Als Mutter eines Kindes beginnt sie jetzt erst wieder eigene Stücke zu machen, nachdem sie zuletzt meist mit Kompanien gearbeitet hat, etwa mit SIGNA (DK/AT) und Saint Genet (USA/AT), bei den Wiener Festwochen. Im Dschungel war sie in der mit dem Stella Award ausgezeichneten makemake Produktion (AT) Von den wilden Frauen zu sehen. «Förderungen sind notwendig, um arbeiten zu können», sagt Wieser, «wenn man eine Absage bekommt, kann ich als Künstlerin dann einfach sagen, ich mache mal nichts? Dann geht mein Netzwerk verloren, ich bin als Künstlerin nicht mehr sichtbar. Da ist man schnell in der Ausbeutung, auch ohne Geld produzieren zu müssen, um sich weiterentwickeln zu können.» Als junge Künstlerin «macht man alles, nimmt für 50 Euro ein Solo an». Sie selbst stand schon vor dem Dilemma, ob sie einen sicheren Job aufgeben sollte, den sie als zweites Standbein aufgebaut hatte, um sich finanziell abzusichern: «Um unabhängig zu bleiben und künstlerisch zu arbeiten, muss man lernen, mehrere Standbeine aufzubauen und flexibel bleiben.»

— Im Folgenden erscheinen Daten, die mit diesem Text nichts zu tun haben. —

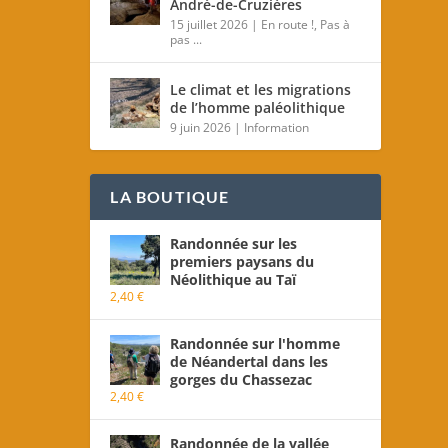
André-de-Cruzières
15 juillet 2026
|
En route !
,
Pas à
pas ...
Le climat et les migrations
de l’homme paléolithique
9 juin 2026
|
Information
LA BOUTIQUE
Randonnée sur les
premiers paysans du
Néolithique au Taï
2,40
€
Randonnée sur l'homme
de Néandertal dans les
gorges du Chassezac
2,40
€
Randonnée de la vallée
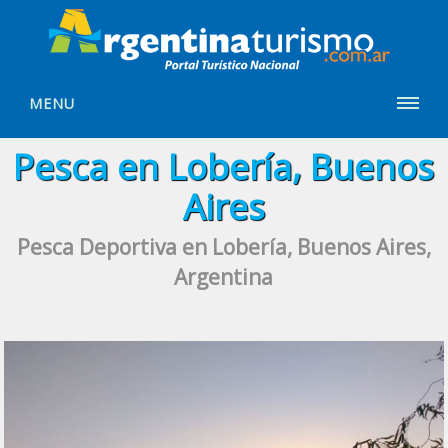
MENU
Pesca en Lobería, Buenos
Aires
Pesca Deportiva en Lobería, Buenos Aires,
Argentina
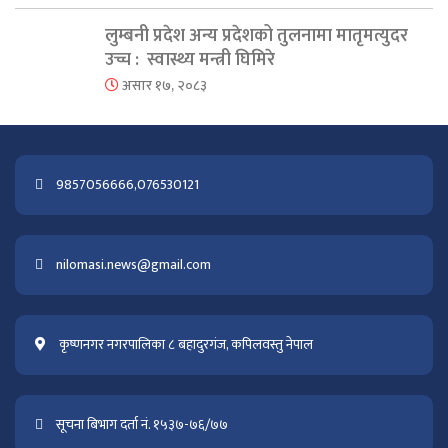
लुम्बनी प्रदेश अन्य प्रदेशको तुलनामा मातृमत्युदर
उच्च : स्वास्थ्य मन्त्री घिमिरे
असार १७, २०८३
9857056666,076530121
nilomasi.news@gmail.com
कृष्णनगर नगरपालिका ८ बहादुरगंज, कपिलवस्तु नेपाल
सूचना बिभाग दर्ता नं. १५३७-७६/७७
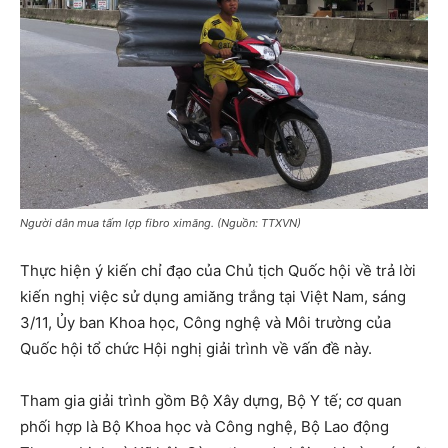
Người dân mua tấm lợp fibro ximăng. (Nguồn: TTXVN)
Thực hiện ý kiến chỉ đạo của Chủ tịch Quốc hội về trả lời
kiến nghị việc sử dụng amiăng trắng tại Việt Nam, sáng
3/11, Ủy ban Khoa học, Công nghệ và Môi trường của
Quốc hội tổ chức Hội nghị giải trình về vấn đề này.
Tham gia giải trình gồm Bộ Xây dựng, Bộ Y tế; cơ quan
phối hợp là Bộ Khoa học và Công nghệ, Bộ Lao động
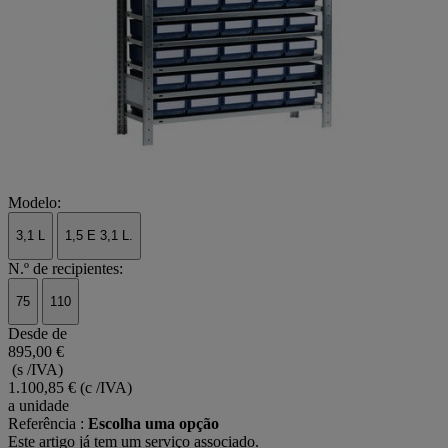
Modelo:
3,1 L
1,5 E 3,1 L.
N.º de recipientes:
75
110
Desde de
895,00 €
(s /IVA)
1.100,85 €
(c /IVA)
a unidade
Referência :
Escolha uma opção
Este artigo já tem um serviço associado.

Internationaler Erfolg zählt wenig.
Philippe Riéra und Caroline Madl, die mit Superamas seit zwanzig Jahren europäische Festivals bespielen und für ihre großen Bühnenproduktionen eine stattliche Anzahl von Koproduktionen aus verschiedenen Ländern aufstellen, klingen recht ernüchtert: «Egal welchen Status man hat, es bleibt total prekär. Binnen zweier Monate kann man vom Shootingstar quasi zum Auslaufmodell mutieren. Trotz internationalem Erfolg, der hierzulande nichts zu zählen scheint, ebenso wenig, dass wir mehr als zwanzig österreichische Künstler_innen in internationalen Produktionen gezeigt haben.» Sie beklagen, dass Kompanien herangezogen werden, die man wieder sterben lasse. Große Bühnenproduktionen würden, was das nötige Budget anlangt, verglichen mit kleinen Shows, die flexibler auf verschiedene Räume adaptiert werden könnten. Nicht mal die Expertise weiterzugeben, wenn man international gearbeitet habe, würde für notwendig erachtet: «Sogar unser Nachwuchsförderungsprogramm Huggy Bears wurde uns abgedreht, für das wir nun anderweitig Finanzierung suchen müssen. Man wird von der Förderung abgeschnitten und es ist, als wäre man nie dagewesen.» Es gebe für österreichische Performanceschaffende nichts, wohin man sich entwickeln könne, das sei wenig nachhaltig. In anderen Ländern wäre es möglich, Theater zu leiten oder in der Lehre tätig zu werden, für eine der wenigen österreichischen Kompanien, mit denen ein größeres Haus gefüllt werden könne.
Hoffnung auf Fair Pay.
Der Konzeptförderungsbeirat konstatierte im Frühjahr 2017, dass es keine festen österreichischen Tanzkompanien gäbe. Anhand der Antworten der befragten Künstler_innen lässt sich erahnen, warum das so ist: Eine Kompanie zusammenzuhalten, sei mit den stagnierenden Budgets für die freie Szene äußerst schwierig. Deshalb richten, das ist Konsens unter den Befragten, die Kunstschaffenden in Zeiten stagnierender Kulturbudgets ihre Hoffnung nun vereint auf die neue Kulturstadträtin Veronica Kaup-Hasler. «Der Ruf nach mehr Geld ist immer da, wenngleich er berechtigt ist», kommentiert Kaup-Hasler auf Anfrage, um dann aufzuzählen, was an punktueller und struktureller Förderung geplant ist: «Gerade sind wir dabei, in den Bezirken sogenannte Stadtlabore zu etablieren, über die zusätzliche Mittel für neue Projekte von freien Kulturschaffenden zur Verfügung stehen. Ebenso haben wir eine signifikante Erhöhung der Rahmenbeträge für zeitgenössische Musik erwirkt, sowie zusätzlich eine neue Club-Förderschiene eigerichtet. Allein die Förderapparate aufzustocken ist jedoch nicht ausreichend, das ist uns bewusst.» Im April wird darum ein internationales Symposium in Wien stattfinden, das Arbeitsbedingungen im Kunst- und Kulturbereich zum Thema hat. Daraus soll eine – «hoffentlich bundesweite», so die Stadträtin – Initiative unter dem Arbeitstitel Fair Pay in Kunst und Kultur entstehen. Berechtigter Grund zur Hoffnung? Der AUGUSTIN wird berichten.